Ich erinnere mich an das erste Mal, als meine Tochter jemanden bemerkte, der obdachlos war. Sie war 4 zu der Zeit; Wir verließen einen Flughafen und sie sah ihn in einer Pappschachtel neben dem Gebäude schlafen. Sie wollte wissen, ob er eine Festung bauen würde und ob sie ihn bitten könnte zu teilen. Es war verlockend ihr zu sagen, dass er nur spielte. Ich wollte nicht, dass sie weiß, dass manche Menschen kein bequemes Zuhause mit einem Bett, Klimaanlage und einer Familie haben. Stattdessen beschloss ich, Eltern zu sein: Ich holte tief Luft und sagte ihr, dass der Mann in der Kiste nicht spielte. Die Kiste war dort, wo er lebte.

Ich erwartete, dass sie entsetzt zurückwich. Stattdessen bewarf sie mich mit Fragen: Wo hält er seine Spielsachen? Wo sind seine Snacks? Hat er eine Zahnbürste? Eine Mutter? Ein Vater? Und wo geht er ins Badezimmer? Für kurze Zeit wurde meine Tochter von Obdachlosigkeit hypermodern. Sie spielte "Obdachlose" mit ihren Puppen, und beim Abendessen fragte sie, ob Obdachlose Brokkoli oder Hühnchen oder was auch immer auf ihrem Teller gegessen hätten. Ich wünschte, ich könnte sagen, dass das nächste, was ich getan habe, war, ihr zu zeigen, wie man den Obdachlosen hilft. Vielmehr beantwortete ich ihre Fragen und ließ die Phase verstreichen. Zu der Zeit fiel mir nicht ein, dass ein 4-Jähriger etwas tun könnte, um einem Obdachlosen zu helfen. Es ist verständlich, dass ich wollte, dass die ganze Episode in die Luft geht, damit wir wieder fühlen können, als wäre die Welt ein sicherer Ort, bemerkt George Scarlett, Ph.D., stellvertretender Vorsitzender der Eliot-Pearson-Abteilung für Kinderstudien und menschliche Entwicklung an der Tufts University in Medford, Massachusetts: "Wir sollten unseren Kindern helfen, das Gefühl zu haben, dass es jemanden gibt, der dafür verantwortlich ist, dass ihnen nichts Schlimmes passiert", sagt er. Und das bedeutet nicht, dass wir sie vor allen harten Realitäten des Lebens schützen sollten. Ein wichtiger Teil der Elternschaft besteht darin, das richtige Gleichgewicht zwischen Schutz und Exposition zu finden.

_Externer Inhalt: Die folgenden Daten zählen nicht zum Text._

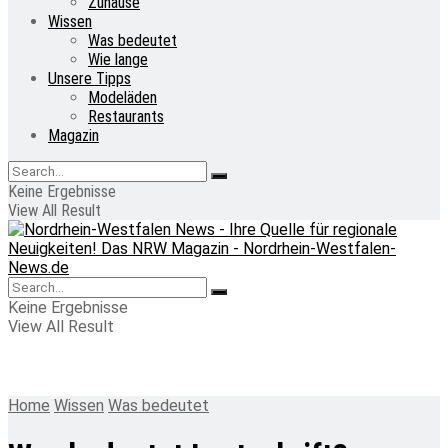
Zuhause
Wissen
Was bedeutet
Wie lange
Unsere Tipps
Modeläden
Restaurants
Magazin
Keine Ergebnisse
View All Result
Keine Ergebnisse
View All Result
Home
Wissen
Was bedeutet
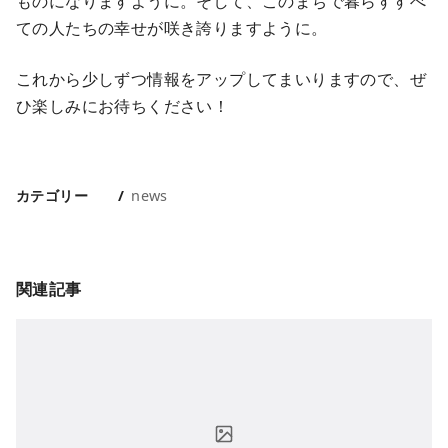
ものになりますように。そして、このまちで暮らすすべ
ての人たちの幸せが咲き誇りますように。
これから少しずつ情報をアップしてまいりますので、ぜ
ひ楽しみにお待ちください！
カテゴリー
news
関連記事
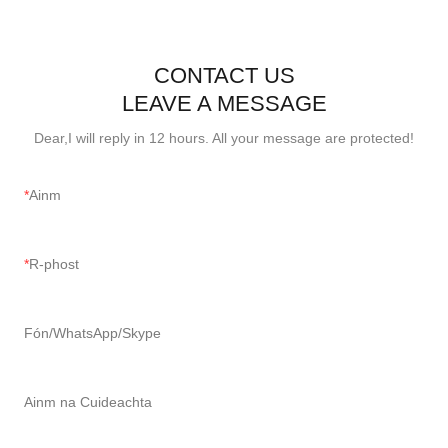
CONTACT US
LEAVE A MESSAGE
Dear,I will reply in 12 hours. All your message are protected!
Ainm
R-phost
Fón/WhatsApp/Skype
Ainm na Cuideachta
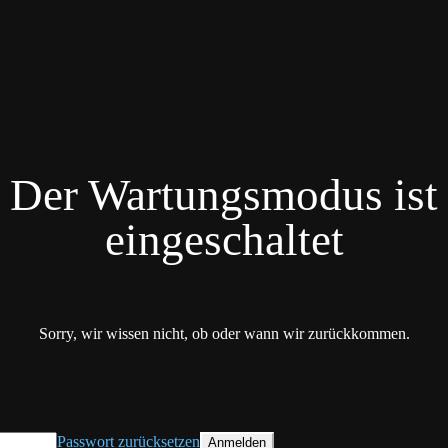
Der Wartungsmodus ist
eingeschaltet
Sorry, wir wissen nicht, ob oder wann wir zurückkommen.
Passwort zurücksetzen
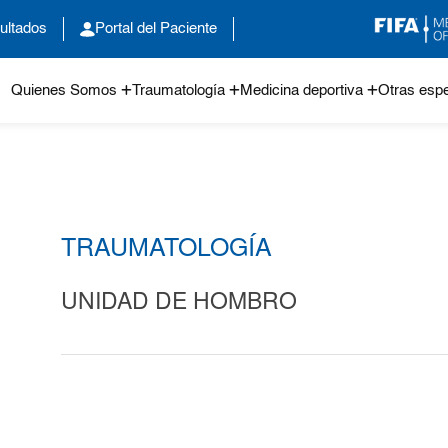
ultados
Portal del Paciente
Quienes Somos
Traumatología
Medicina deportiva
Otras espe
TRAUMATOLOGÍA
UNIDAD DE HOMBRO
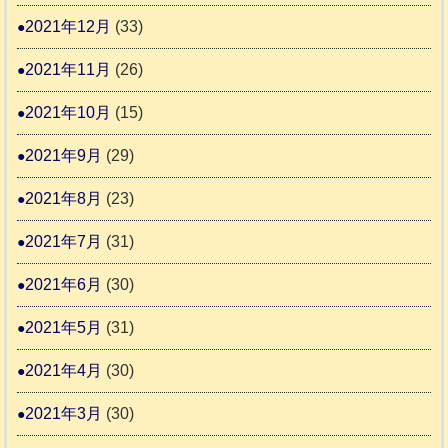
2021年12月
(33)
2021年11月
(26)
2021年10月
(15)
2021年9月
(29)
2021年8月
(23)
2021年7月
(31)
2021年6月
(30)
2021年5月
(31)
2021年4月
(30)
2021年3月
(30)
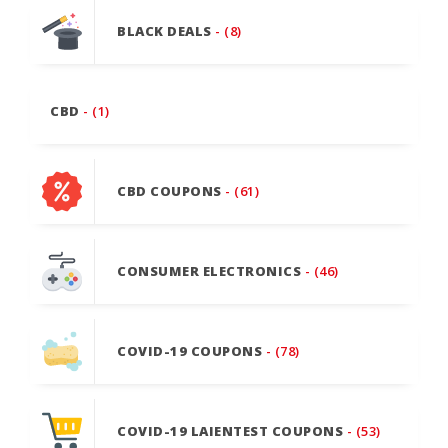
BLACK DEALS
- (8)
CBD
- (1)
CBD COUPONS
- (61)
CONSUMER ELECTRONICS
- (46)
COVID-19 COUPONS
- (78)
COVID-19 LAIENTEST COUPONS
- (53)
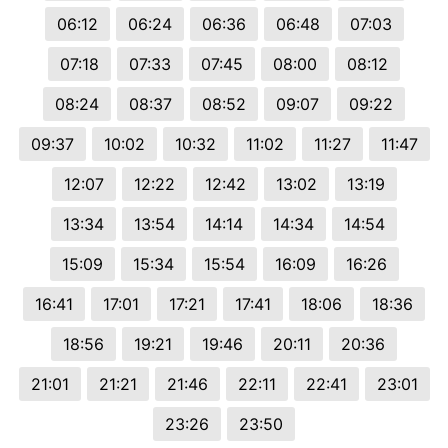
06:12
06:24
06:36
06:48
07:03
07:18
07:33
07:45
08:00
08:12
08:24
08:37
08:52
09:07
09:22
09:37
10:02
10:32
11:02
11:27
11:47
12:07
12:22
12:42
13:02
13:19
13:34
13:54
14:14
14:34
14:54
15:09
15:34
15:54
16:09
16:26
16:41
17:01
17:21
17:41
18:06
18:36
18:56
19:21
19:46
20:11
20:36
21:01
21:21
21:46
22:11
22:41
23:01
23:26
23:50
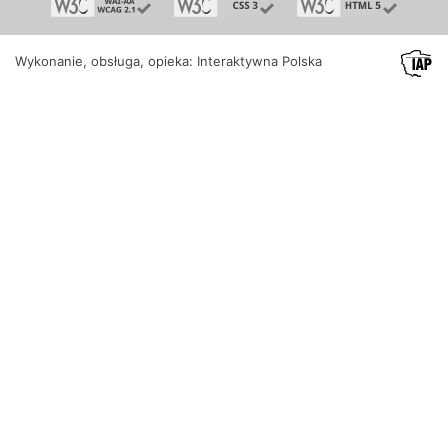
Wykonanie, obsługa, opieka: Interaktywna Polska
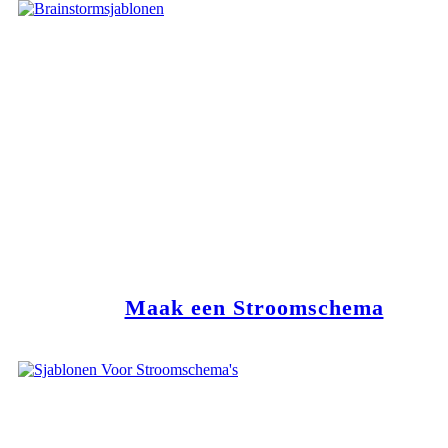
Maak een Stroomschema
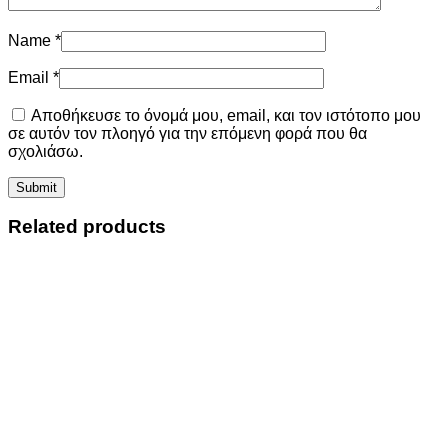
Name
*
Email
*
Αποθήκευσε το όνομά μου, email, και τον ιστότοπο μου
σε αυτόν τον πλοηγό για την επόμενη φορά που θα
σχολιάσω.
Related products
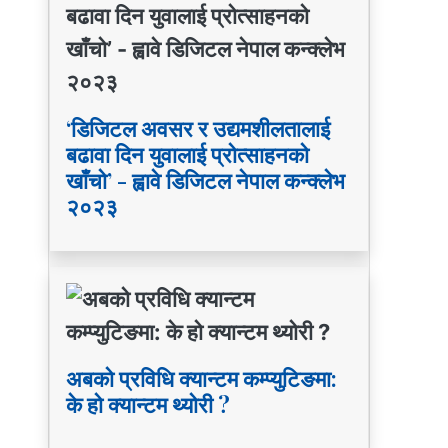
‘डिजिटल अवसर र उद्यमशीलतालाई
बढावा दिन युवालाई प्रोत्साहनको
खाँचो’ - ह्वावे डिजिटल नेपाल कन्क्लेभ
२०२३
अबको प्रविधि क्यान्टम कम्प्युटिङमा:
के हो क्यान्टम थ्योरी ?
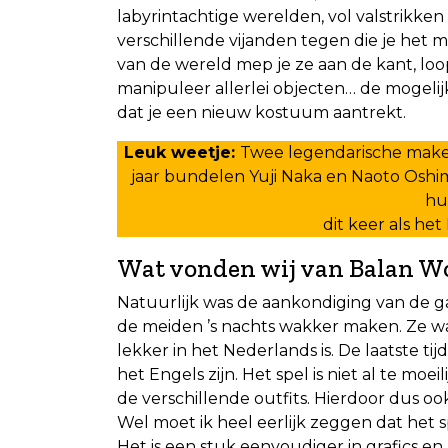
labyrintachtige werelden, vol valstrikke
verschillende vijanden tegen die je het 
van de wereld mep je ze aan de kant, loop 
manipuleer allerlei objecten… de mogeli
dat je een nieuw kostuum aantrekt.
Leuk weetje:
Twee legendarische makers 
jaar bundelen Yuji Naka en Naoto Oshi
hu
dit keer als h
Wat vonden wij van Balan 
Natuurlijk was de aankondiging van de g
de meiden ’s nachts wakker maken. Ze w
lekker in het Nederlands is. De laatste ti
het Engels zijn. Het spel is niet al te moei
de verschillende outfits. Hierdoor dus o
Wel moet ik heel eerlijk zeggen dat het s
Het is een stuk eenvoudiger in grafics e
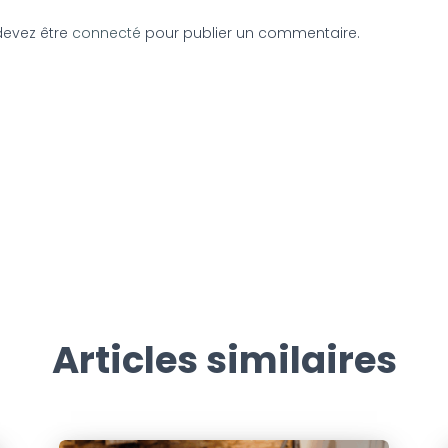
devez être
connecté
pour publier un commentaire.
Articles similaires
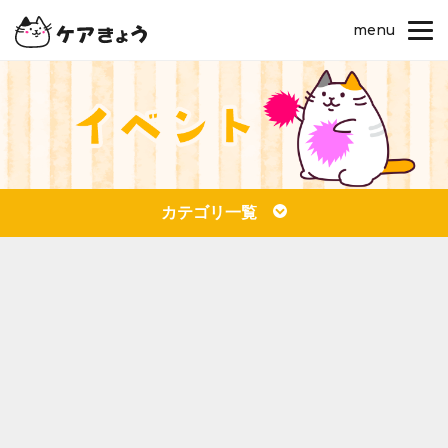
menu
カテゴリ一覧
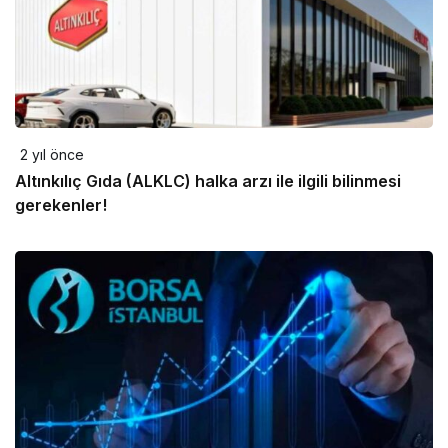
2 yıl önce
Altınkılıç Gıda (ALKLC) halka arzı ile ilgili bilinmesi
gerekenler!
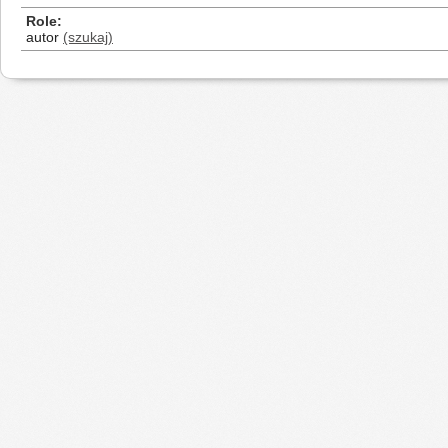
Role
autor
(szukaj)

Dies sind die besten Wege, dieses Gleichgewicht in jedem Alter zu erreichen - und dabei ein solides Gefühl von Philanthropie zu vermitteln.

Bis zu 18 Monate

Coddle: Wenn du dich um dein kleines Kind kümmerst, dann bringst du ihr bei, sich um andere zu kümmern, sagt Susan Damico, stellvertretende Direktorin am Devereux Center for Resilient Children in Villanova, Pennsylvania. "Wenn sie Hunger hat, fütterst du sie. Wenn sie Angst hat, kuschelst du sie. Du zeigst ihr, wie du reagierst, wenn du ein Bedürfnis hast", sagt sie. Im Kern geht es um Philanthropie.

18 Monate bis 23 Monate

Ermutigung: Etwa 18 Monate lang werden Kinder auf die Gefühle anderer aufmerksam. Dies ist vielleicht noch keine Empathie, aber sie erkennen Anzeichen von Stress. Zum Beispiel kann Ihr Kind sich Sorgen machen, wenn es einen Babyschrei hört, oder er könnte versuchen, Ihnen etwas von seinem Snack zu geben, wenn Sie ihm sagen, dass Sie hungrig sind. In diesen Zeiten ist es wichtig, ermutigendes Feedback zu geben. Danke ihm, wenn er dir etwas von seinem Essen anbietet, oder sag ihm, dass es nett ist, dass er sich Sorgen um das Baby macht, das weint und frage, warum er denkt, dass das Baby sauer ist.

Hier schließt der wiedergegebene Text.